Configuration Contract Guide¶

Guide Maps¶

graph LR
  family["Reproducible Research"]
  program["Deep Dive Snakemake"]
  guide["Capstone docs"]
  section["CONFIG_CONTRACT_GUIDE"]
  page["Configuration Contract Guide"]
  proof["Proof route"]

  family --> program --> guide --> section --> page
  page -.checks against.-> proof

flowchart LR
  config_file["config/config.yaml"] --> schema["config/schema.yaml"]
  schema --> snakefile["Snakefile defaults under config['params']"]
  snakefile --> profiles["profiles/*"]
  profiles --> provenance["publish/v1/provenance.json"]

This guide explains a subtle but important part of the capstone: configuration truth is assembled in layers. If a learner only reads config/config.yaml, they will miss the defaults that Snakefile adds, the execution policy that profiles add, and the materialized view that provenance finally records.

Configuration Claim¶

The capstone keeps configuration honest by separating four jobs:

config/config.yaml supplies the learner-edited repository settings
config/schema.yaml rejects invalid repository settings
Snakefile fills in the durable defaults that the course wants to teach
profiles/ change execution policy without changing analytical meaning

The materialized truth of those layers appears later in publish/v1/provenance.json.

Read In This Order¶

config/config.yaml
config/schema.yaml
Snakefile
profiles/
publish/v1/provenance.json

Run make config-summary when you want the shortest honest artifact that combines the repository config with the materialized run record.
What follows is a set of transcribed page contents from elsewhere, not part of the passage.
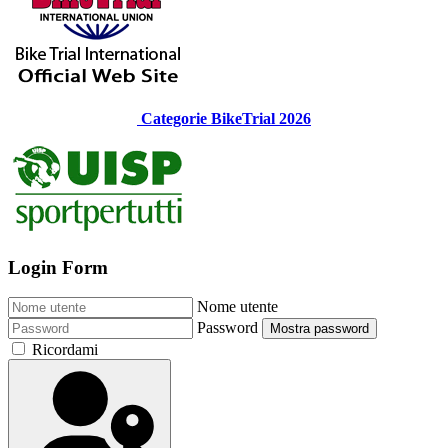
Categorie BikeTrial 2026
Login Form
Nome utente
Password
Mostra password
Ricordami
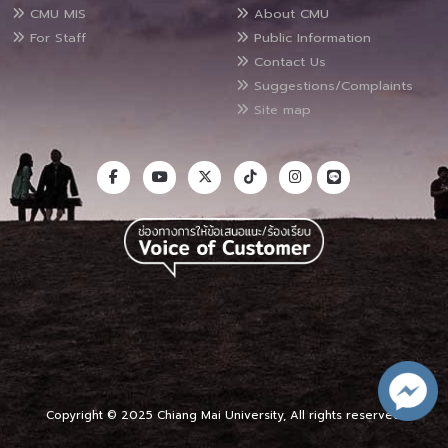
CMU MIS
About CMU
For Staff
Public Information
Contact Us
Suggestions/Complaints
Site map
Copyright © 2025 Chiang Mai University, All rights reserved.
That route moves from explicit user settings, to validation rules, to default injection, to operating policy, and finally to the fully materialized run record.

What Each Layer Is Allowed To Change¶

Layer	Can change	Must not hide
`config/config.yaml`	repository-level settings such as discovery mode and named sample inputs	implicit defaults that only exist in someone’s head
`config/schema.yaml`	validation rules and type constraints for learner-edited config	runtime-only defaults or publish semantics
`Snakefile`	stable defaults for params, directories, and publish version	executor policy or hidden analytical branches
`profiles/`	scheduling, latency, logging, and executor-facing policy	analytical meaning or sample identity
`provenance.json`	nothing; it records the resolved run state	ambiguity about what configuration actually ran

Review Questions¶

Which setting belongs in the repository config, and which belongs in a profile?
Which defaults are teaching defaults from Snakefile, not user-edited config?
Which file proves what actually ran after all defaults and policy layers resolved?
Which change would require a rerun because it affects analytical meaning instead of operating policy?